Owing to its unique structure, paclitaxel readily enters mammalian cells and preferentially binds to tubulin in polymerized microtubules (J. Biol. Chem. 1995; 270:20235-20238). This binding stabilizes microtubules and greatly interferes with microtubular reorganization necessary, among other factors, for spindle formation and cell division (Cancer Lett. 1999; 136:109-118). Thus, exposure of susceptible cells to paclitaxel has been shown to initially cause arrest in the G2/M phase and finally to cell death through apoptotic mechanisms (Cancer Res. 1996; 56:816-825).
Most chemotherapy drugs are generally taken up non-specifically by all types of cells resulting in serious side effects. Physical cancer therapy, such as radiofrequency ablation, has less side effects but it is difficult to target the specific tumor site or the in vivo range of heating. Therefore, patients may have a recurrence of cancer.
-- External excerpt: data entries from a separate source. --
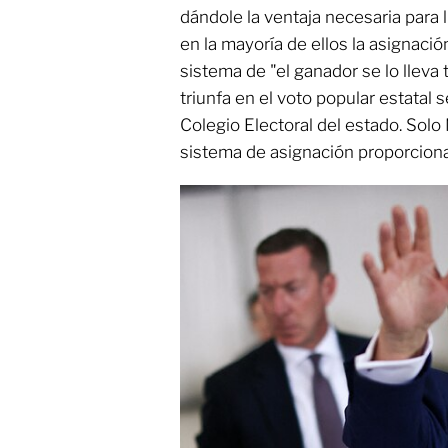
dándole la ventaja necesaria para l
en la mayoría de ellos la asignaci
sistema de "el ganador se lo lleva
triunfa en el voto popular estatal s
Colegio Electoral del estado. Sol
sistema de asignación proporciona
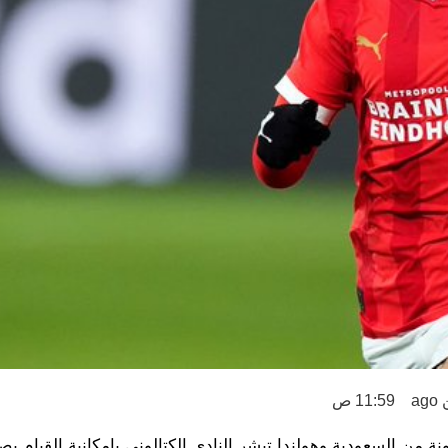
a
11:59 ص
ة من السعودية وهولندا تبشر النادي الكتالوني بإمكانية القيام ب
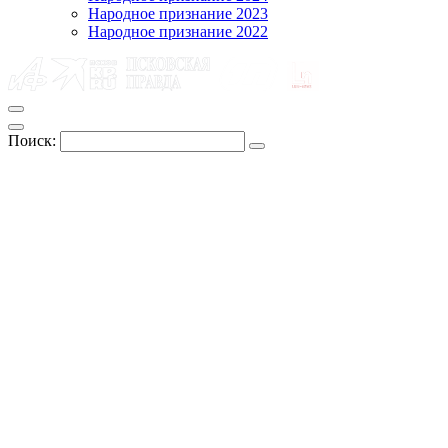
Народное признание 2023
Народное признание 2022
Поиск:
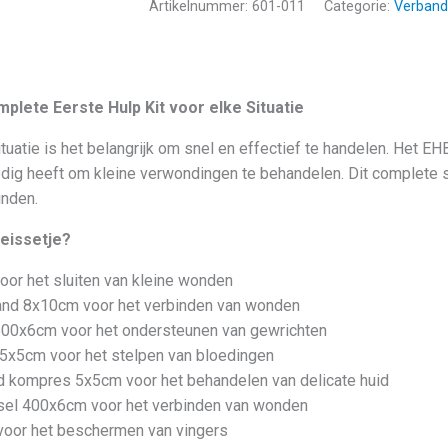
Artikelnummer:
601-011
Categorie:
Verband
Groen
EHBO
aantal
plete Eerste Hulp Kit voor elke Situatie
tuatie is het belangrijk om snel en effectief te handelen. Het E
nodig heeft om kleine verwondingen te behandelen. Dit complete 
inden.
reissetje?
oor het sluiten van kleine wonden
nd 8x10cm voor het verbinden van wonden
500x6cm voor het ondersteunen van gewrichten
x5cm voor het stelpen van bloedingen
d kompres 5x5cm voor het behandelen van delicate huid
sel 400x6cm voor het verbinden van wonden
voor het beschermen van vingers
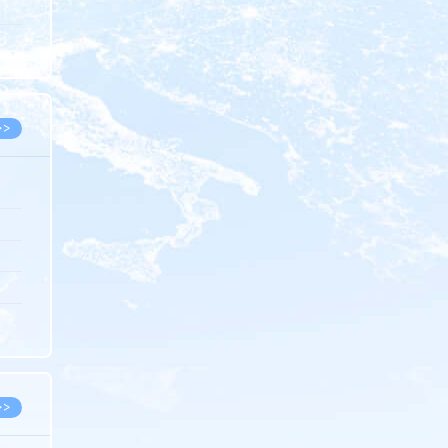
5.08
8.05
8.05
>>
8.06
8.05
8.05
8.04
8.04
>>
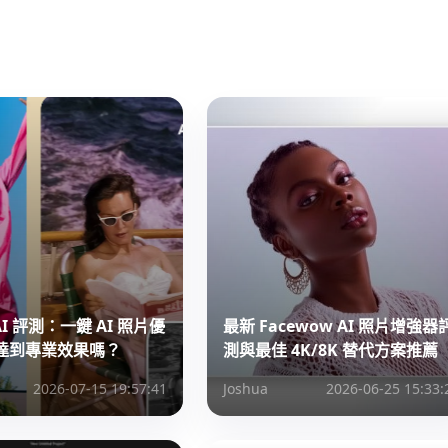
p AI 評測：一鍵 AI 照片優
最新 Facewow AI 照片增強器
達到專業效果嗎？
測與最佳 4K/8K 替代方案推薦
2026-07-15 19:57:41
Joshua
2026-06-25 15:33:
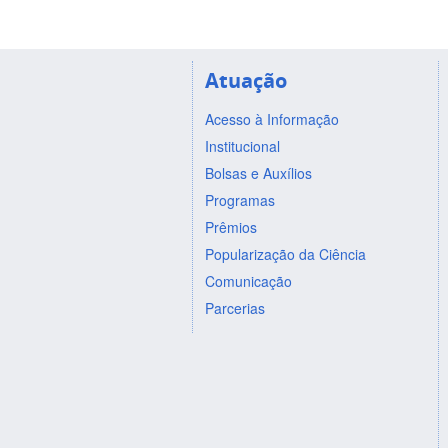
Atuação
Acesso à Informação
Institucional
Bolsas e Auxílios
Programas
Prêmios
Popularização da Ciência
Comunicação
Parcerias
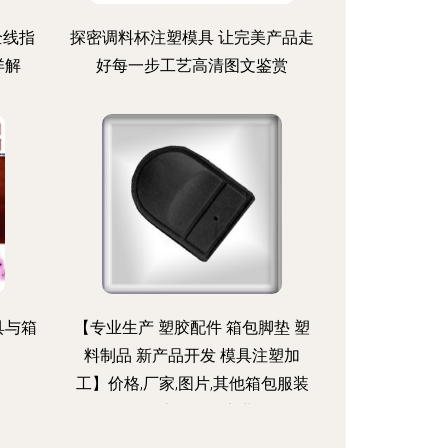
全线指
探密调料杯注塑模具 让完美产品走
详解
好每一步工艺高清图文鉴赏
具与箱
【专业生产 塑胶配件 箱包脚垫 塑
料制品 新产品开发 模具注塑加
工】价格,厂家,图片,其他箱包服装
配件,上海澳桉实业-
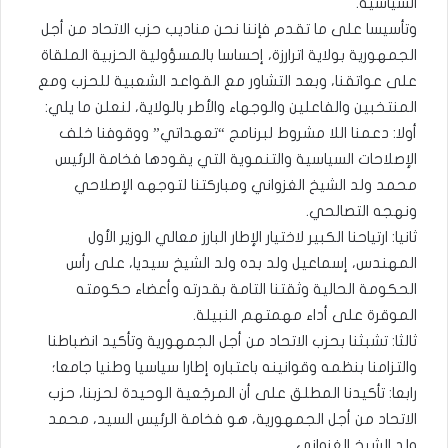
السياسية.
وتأسيسا على ما تقدم فإننا نحن مناديب حزب الاتحاد من أجل
الجمهورية بولاية اترارزة، إحساسا بالمسؤولية الحزبية الملقاة
على عواتقنا، وبعد التشاور مع القواعد الشعبية للحزب ومع
المنتخبين والفاعلين والوجهاء والأطر بالولاية، لنعلن ما يلي:
أولا: دعمنا اللا مشروط لبرنامج “تعهداتي” ووقوفنا خلف
الإصلاحات السياسية والتنموية التي يقودها فخامة الرئيس
محمد ولد الشيخ الغزواني ومباركتنا لتوجهه الإصلاحي
ونهجه التصالحي.
ثانيا: ارتياحنا الكبير لاختيار الإطار البارز معالي الوزير الأول
المهندس، إسماعيل ولد بده ولد الشيخ سيديا، على رأس
الحكومة الحالية وثقتنا التامة بقدرته وأعضاء حكومته
الموقرة على أداء مهمتهم النبيلة.
ثالثا: تشبثنا بحزب الاتحاد من أجل الجمهورية وتأكيد انضباطنا
والتزامنا بنظمه وقوانينه باعتباره إطارا سياسيا وطنيا جامعا؛
رابعا: تأكيدنا المطلق على أن المرجَعية الوحيدة لحزبنا، حزب
الاتحاد من أجل الجمهورية، هو فخامة الرئيس السيد، محمد
ولد الشيخ الغزواني.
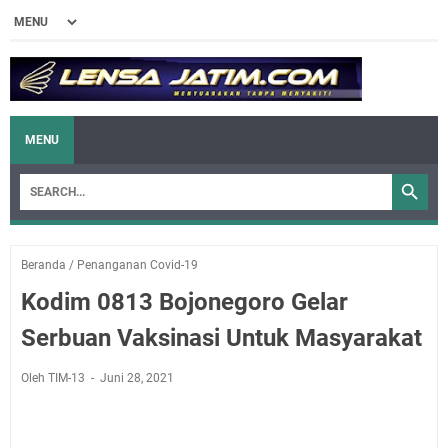
MENU
Beranda
/
Penanganan Covid-19
Kodim 0813 Bojonegoro Gelar
Serbuan Vaksinasi Untuk Masyarakat
Oleh TIM-13
Juni 28, 2021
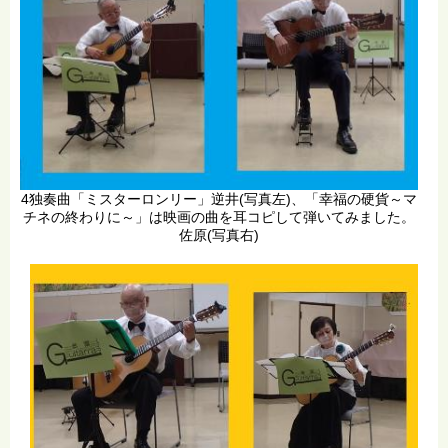
4独奏曲「ミスターロンリー」逆井(写真左)、「幸福の硬貨～マ
チネの終わりに～」は映画の曲を耳コピして弾いてみました。
佐原(写真右)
Liposomes have good biocompatibility and can carry hydrophobic or hydrophilic drug. Liposomes can carry the thermal sensitive compound (also known as thermal triggered phase-transition compound), such as NH4HCO3, which is able to generate CO2 by heat to an elevated temperature in situ to rapidly blow up the liposomes inside a cell. In general, cells would be little damaged if the cell temperature were maintained lower than about 42° C.
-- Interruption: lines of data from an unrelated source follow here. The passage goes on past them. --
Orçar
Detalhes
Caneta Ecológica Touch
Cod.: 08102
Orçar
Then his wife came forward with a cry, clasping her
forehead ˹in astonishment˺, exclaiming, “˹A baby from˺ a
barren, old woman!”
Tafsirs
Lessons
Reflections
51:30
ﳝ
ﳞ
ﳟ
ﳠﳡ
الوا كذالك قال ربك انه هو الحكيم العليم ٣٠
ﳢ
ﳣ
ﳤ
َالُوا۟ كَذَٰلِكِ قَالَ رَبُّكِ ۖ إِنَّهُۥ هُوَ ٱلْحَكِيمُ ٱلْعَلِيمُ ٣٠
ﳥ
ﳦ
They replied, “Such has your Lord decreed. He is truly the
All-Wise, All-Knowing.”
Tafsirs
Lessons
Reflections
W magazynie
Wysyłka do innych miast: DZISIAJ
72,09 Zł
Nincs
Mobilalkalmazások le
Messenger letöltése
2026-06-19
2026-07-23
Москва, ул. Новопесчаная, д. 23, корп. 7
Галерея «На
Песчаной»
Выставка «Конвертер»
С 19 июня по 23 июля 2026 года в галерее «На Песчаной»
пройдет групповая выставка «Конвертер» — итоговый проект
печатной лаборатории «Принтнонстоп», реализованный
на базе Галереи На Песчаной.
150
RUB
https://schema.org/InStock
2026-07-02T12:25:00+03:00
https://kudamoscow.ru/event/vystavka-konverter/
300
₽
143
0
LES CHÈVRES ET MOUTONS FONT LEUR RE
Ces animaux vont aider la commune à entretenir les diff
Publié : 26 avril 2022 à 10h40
Stimuli-responsive nanoparticles (NPs) have been receiving much attention as a drug-delivery vehicle for therapeutic applications. Here we disclose a pharmaceutical composition of biodegradable nanoparticles and a method of intracellularly monitoring/imaging the release of an anticancer drug (for example doxorubicin) from pH-responsive nanoparticles using Förster resonance energy transfer. It is also disclosed pH-responsive doxorubicin (DOX)-loaded NPs, made of N-palmitoyl chitosan bearing a Cy5 moiety (Cy5-NPCS), as an anticancer delivery device.